To get information of a given taxon you can create a Taxon object using its taxonomic identifier:

saccharomyces = taxopy.Taxon(4930, taxdb)
human = taxopy.Taxon(9606, taxdb)
gorilla = taxopy.Taxon(9593, taxdb)
lagomorpha = taxopy.Taxon(9975, taxdb)

Each Taxon object stores a variety of information, such as the rank, identifier and name of the input taxon, and the identifiers and names of all the parent taxa:

print(lagomorpha.rank)
print(lagomorpha.name)
print(lagomorpha.name_lineage)
print(lagomorpha.ranked_name_lineage)
print(lagomorpha.rank_name_dictionary)
order
Lagomorpha
['Lagomorpha', 'Glires', 'Euarchontoglires', 'Boreoeutheria', 'Eutheria', 'Theria', 'Mammalia', 'Amniota', 'Tetrapoda', 'Dipnotetrapodomorpha', 'Sarcopterygii', 'Euteleostomi', 'Teleostomi', 'Gnathostomata', 'Vertebrata', 'Craniata', 'Chordata', 'Deuterostomia', 'Bilateria', 'Eumetazoa', 'Metazoa', 'Opisthokonta', 'Eukaryota', 'cellular organisms', 'root']
[('order', 'Lagomorpha'), ('clade', 'Glires'), ('superorder', 'Euarchontoglires'), ('clade', 'Boreoeutheria'), ('clade', 'Eutheria'), ('clade', 'Theria'), ('class', 'Mammalia'), ('clade', 'Amniota'), ('clade', 'Tetrapoda'), ('clade', 'Dipnotetrapodomorpha'), ('superclass', 'Sarcopterygii'), ('clade', 'Euteleostomi'), ('clade', 'Teleostomi'), ('clade', 'Gnathostomata'), ('clade', 'Vertebrata'), ('subphylum', 'Craniata'), ('phylum', 'Chordata'), ('clade', 'Deuterostomia'), ('clade', 'Bilateria'), ('clade', 'Eumetazoa'), ('kingdom', 'Metazoa'), ('clade', 'Opisthokonta'), ('superkingdom', 'Eukaryota'), ('no rank', 'cellular organisms'), ('no rank', 'root')]
{'order': 'Lagomorpha', 'clade': 'Opisthokonta', 'superorder': 'Euarchontoglires', 'class': 'Mammalia', 'superclass': 'Sarcopterygii', 'subphylum': 'Craniata', 'phylum': 'Chordata', 'kingdom': 'Metazoa', 'superkingdom': 'Eukaryota'}

You can use the parent method to get a Taxon object of the parent node of a given taxon:

lagomorpha_parent = lagomorpha.parent(taxdb)
print(lagomorpha_parent.rank)
print(lagomorpha_parent.name)
clade
Glires

LCA and majority vote

You can get the lowest common ancestor of a list of taxa using the find_lca function:

human_lagomorpha_lca = taxopy.find_lca([human, lagomorpha], taxdb)
print(human_lagomorpha_lca.name)
Euarchontoglires

You may also use the find_majority_vote to discover the most specific taxon that is shared by more than half of the lineages of a list of taxa:

majority_vote = taxopy.find_majority_vote([human, gorilla, lagomorpha], taxdb)
print(majority_vote.name)
Homininae

The find_majority_vote function allows you to control its stringency via the fraction parameter. For instance, if you would set fraction to 0.75 the resulting taxon would be shared by more than 75% of the input lineages. By default, fraction is 0.5.

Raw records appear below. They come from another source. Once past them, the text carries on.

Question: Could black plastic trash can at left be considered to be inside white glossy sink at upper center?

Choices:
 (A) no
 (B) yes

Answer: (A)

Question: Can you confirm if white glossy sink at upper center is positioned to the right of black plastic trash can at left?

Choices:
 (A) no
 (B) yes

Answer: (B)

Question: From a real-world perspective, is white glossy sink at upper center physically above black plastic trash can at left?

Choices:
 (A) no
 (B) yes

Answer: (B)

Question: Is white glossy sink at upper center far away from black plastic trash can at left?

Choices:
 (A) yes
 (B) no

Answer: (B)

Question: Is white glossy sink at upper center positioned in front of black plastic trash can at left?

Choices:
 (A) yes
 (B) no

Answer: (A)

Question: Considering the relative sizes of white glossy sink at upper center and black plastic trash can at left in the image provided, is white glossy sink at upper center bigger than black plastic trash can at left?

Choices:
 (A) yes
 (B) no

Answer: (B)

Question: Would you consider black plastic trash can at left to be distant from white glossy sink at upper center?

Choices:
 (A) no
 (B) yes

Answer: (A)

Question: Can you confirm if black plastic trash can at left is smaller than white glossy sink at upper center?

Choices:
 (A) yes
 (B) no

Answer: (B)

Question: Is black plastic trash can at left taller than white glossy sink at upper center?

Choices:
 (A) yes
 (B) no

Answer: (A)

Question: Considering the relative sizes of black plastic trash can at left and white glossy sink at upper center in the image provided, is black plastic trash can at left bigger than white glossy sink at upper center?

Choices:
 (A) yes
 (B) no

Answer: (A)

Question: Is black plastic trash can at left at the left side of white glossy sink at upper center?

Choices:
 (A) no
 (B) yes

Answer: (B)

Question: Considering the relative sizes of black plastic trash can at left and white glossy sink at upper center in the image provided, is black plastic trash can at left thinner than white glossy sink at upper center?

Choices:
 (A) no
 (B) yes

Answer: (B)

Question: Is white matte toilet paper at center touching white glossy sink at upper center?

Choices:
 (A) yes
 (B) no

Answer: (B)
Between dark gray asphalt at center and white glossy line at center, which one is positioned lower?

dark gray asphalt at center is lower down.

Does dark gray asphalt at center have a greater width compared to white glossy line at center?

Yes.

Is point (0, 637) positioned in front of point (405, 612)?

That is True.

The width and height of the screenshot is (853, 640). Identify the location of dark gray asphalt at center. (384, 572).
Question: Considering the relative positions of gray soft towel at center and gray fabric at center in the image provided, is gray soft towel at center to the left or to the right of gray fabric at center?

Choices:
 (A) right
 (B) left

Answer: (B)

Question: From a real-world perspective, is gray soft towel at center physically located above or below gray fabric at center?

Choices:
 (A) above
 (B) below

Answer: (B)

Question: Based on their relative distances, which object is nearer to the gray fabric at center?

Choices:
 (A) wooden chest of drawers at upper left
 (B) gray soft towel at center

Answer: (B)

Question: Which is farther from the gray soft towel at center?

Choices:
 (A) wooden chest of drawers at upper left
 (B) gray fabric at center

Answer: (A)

majority_vote = taxopy.find_majority_vote([human, gorilla, lagomorpha], taxdb, fraction=0.75)
print(majority_vote.name)
Euarchontoglires

You can also assign weights to each input lineage:

majority_vote = taxopy.find_majority_vote([saccharomyces, human, gorilla, lagomorpha], taxdb)
weighted_majority_vote = taxopy.find_majority_vote([saccharomyces, human, gorilla, lagomorpha], taxdb, weights=[3, 1, 1, 1])
print(majority_vote.name)
print(weighted_majority_vote.name)
Euarchontoglires
Opisthokonta

To check the level of agreement between the taxa that were aggregated using find_majority_vote and the output taxon, you can check the agreement attribute.

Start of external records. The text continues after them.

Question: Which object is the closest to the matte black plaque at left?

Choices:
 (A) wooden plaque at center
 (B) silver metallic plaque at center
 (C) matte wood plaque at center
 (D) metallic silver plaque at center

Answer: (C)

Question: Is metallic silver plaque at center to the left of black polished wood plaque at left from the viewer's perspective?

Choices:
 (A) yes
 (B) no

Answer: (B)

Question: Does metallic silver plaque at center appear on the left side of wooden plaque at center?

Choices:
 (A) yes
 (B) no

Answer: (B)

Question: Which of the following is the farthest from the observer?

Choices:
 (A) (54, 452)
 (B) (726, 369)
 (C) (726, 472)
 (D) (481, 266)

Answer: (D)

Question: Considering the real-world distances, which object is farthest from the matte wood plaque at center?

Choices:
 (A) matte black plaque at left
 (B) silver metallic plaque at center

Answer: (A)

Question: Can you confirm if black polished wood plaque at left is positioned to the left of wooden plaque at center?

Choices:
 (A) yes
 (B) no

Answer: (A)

print(majority_vote.agreement)
print(weighted_majority_vote.agreement)
0.75
1.0

Taxid from name

If you only have the name of a taxon, you can get its corresponding taxid using the taxid_from_name function:

taxid = taxopy.taxid_from_name('Homininae', taxdb)
print(taxid)
[207598]

This function returns a list of all taxonomic identifiers associated with the input name. In the case of homonyms, the list will contain multiple taxonomic identifiers:

taxid = taxopy.taxid_from_name('Aotus', taxdb)
print(taxid)
[9504, 114498]

In case a list of names is provided as input, the function will return a list of lists.

taxid = taxopy.taxid_from_name(['Homininae', 'Aotus'], taxdb)
print(taxid)
[[207598], [9504, 114498]]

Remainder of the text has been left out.